WHAT THE TASK ASKS: When you write out the records, keep every word exact and drop the pictures.

** Opening MATERIALS PROVIDED block **

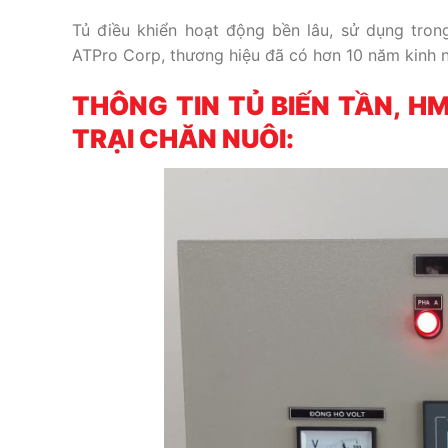
Tủ điều khiển hoạt động bền lâu, sử dụng tron
ATPro Corp, thương hiệu đã có hơn 10 năm kinh n
THÔNG TIN TỦ BIẾN TẦN, HM
TRẠI CHĂN NUÔI:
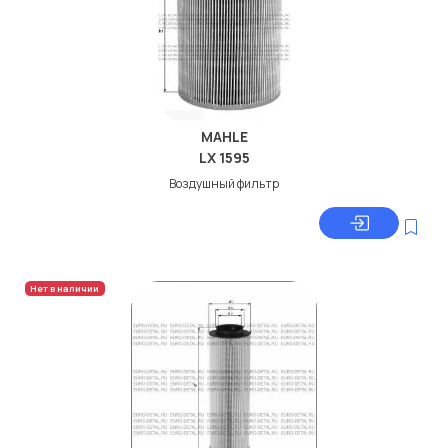
MAHLE
LX 1595
Воздушный фильтр
Нет в наличии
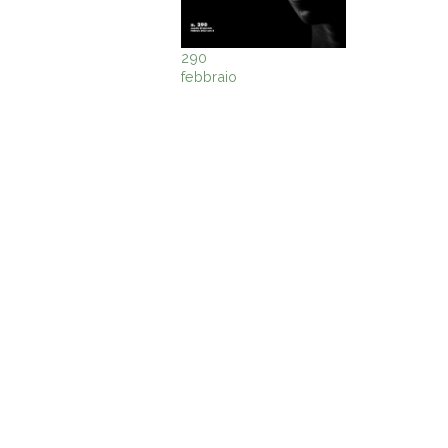
290
febbraio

** Closing MATERIALS PROVIDED block **

WRITTEN SOLUTION:
Tủ điều khiển hoạt động bền lâu, sử dụng tron
ATPro Corp, thương hiệu đã có hơn 10 năm kinh n
THÔNG TIN TỦ BIẾN TẦN, HM
TRẠI CHĂN NUÔI:
MAHLE
LX 1595
Воздушный фильтр
Нет в наличии
290
febbraio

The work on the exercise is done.